There was an Ebola epidemic in 2014 and a Zika outbreak in 2016, but neither ended up becoming pandemic like the Spanish Influenza virus that killed up to 5 percent of the world's population (100 million people) in 1918. So, how does an outbreak turn into a pandemic? And how can we predict the next one?
A worldwide epidemic poses one of the greatest threats to humanity so – unsurprisingly – hundreds of scientists are currently attempting to predict when, where, and how the next one will start. But according to a new report published in Open Biology, this could be a waste of time. They "are likely to fail".
The problem is there are too many viruses, the researchers say. The evolution that has to take place for a pathogen to jump from an animal to a human (let alone from human to human) is so random and extraordinary that it's virtually impossible for current models to predict. Even if a virus achieves human-to-human transmission, several other factors are needed to cause a full-blown pandemic, like a relatively short incubation period and a dense population.
As of right now, we're aware of roughly 4,400 virus types.
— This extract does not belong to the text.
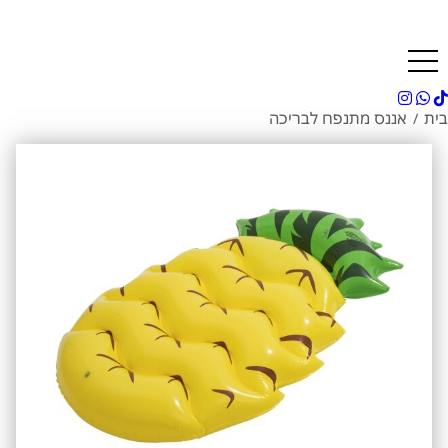
בית
אננס מתנפח לבריכה
/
In reality, there are likely to be millions. Experts estimate that 99.9 percent of viruses are unknown but, luckily for us, most of these cannot be passed from animals to humans.
"The inconvenient truth... is that the vastness of the unknown virosphere and the diverse range of viruses that have achieved endemic transmission in humans means that any attempt to predict what virus may emerge next will face substantial, and probably crippling, difficulties," Australian scientists, Jemma Geoghegan and
They also point out that the two most recent epidemics have been caused by two well-described pathogens. Zika was discovered in 1947; Ebola in 1976. The greatest pandemic threat could lie in "viruses that re-emerge intermittently in large and dense host populations."
Geoghegan and Holmes aren't suggesting we sit back and wait for Mother Nature to do her thing. They promote a "more practical" approach, involving surveillance of geographical hotspots (places where humans and wild animals meet) for disease emergence. Instead of searching for viruses in animals, which they describe as a "Sisyphean exercise", we should focus on those found in humans.
"Humans are the best sentinels: a virus discovered in humans very obviously can replicate in that host, which will not be the case for myriad viruses identified through biodiversity surveys of other animal taxa," they wrote.
Many argue that the scientific efforts they critique shouldn't be so quickly dismissed. As Jonna Mazet, global director for PREDICT, told The Atlantic, had there been similar complaints in meteorology 100 years ago “we wouldn’t have created the data that lets us forecast the weather, which we can do pretty well now.”